• AVAILABLE RECORDS:
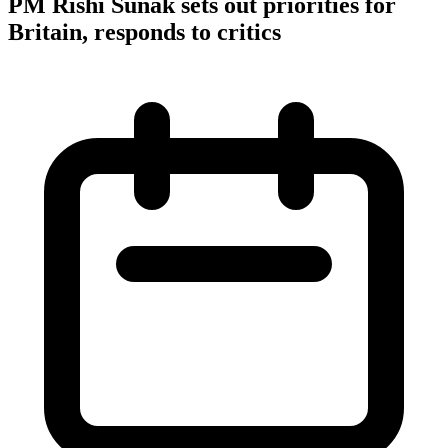
PM Rishi Sunak sets out priorities for
Britain, responds to critics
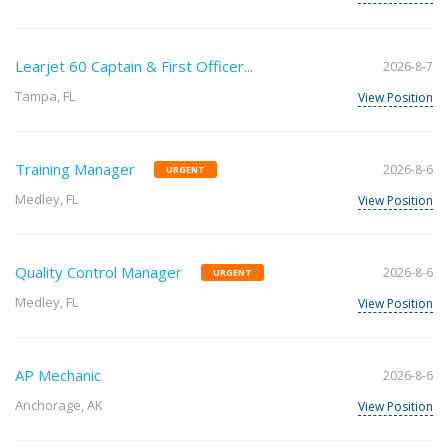
Learjet 60 Captain & First Officer...
2026-8-7
Tampa, FL
View Position
Training Manager
2026-8-6
URGENT
Medley, FL
View Position
Quality Control Manager
2026-8-6
URGENT
Medley, FL
View Position
AP Mechanic
2026-8-6
Anchorage, AK
View Position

• PROBLEM REQUIREMENTS:
Would you output the data above exactly as written, but with no images?

• RESULT OF THE EXERCISE:
PM Rishi Sunak sets out priorities for
Britain, responds to critics
Learjet 60 Captain & First Officer...
2026-8-7
Tampa, FL
View Position
Training Manager
2026-8-6
URGENT
Medley, FL
View Position
Quality Control Manager
2026-8-6
URGENT
Medley, FL
View Position
AP Mechanic
2026-8-6
Anchorage, AK
View Position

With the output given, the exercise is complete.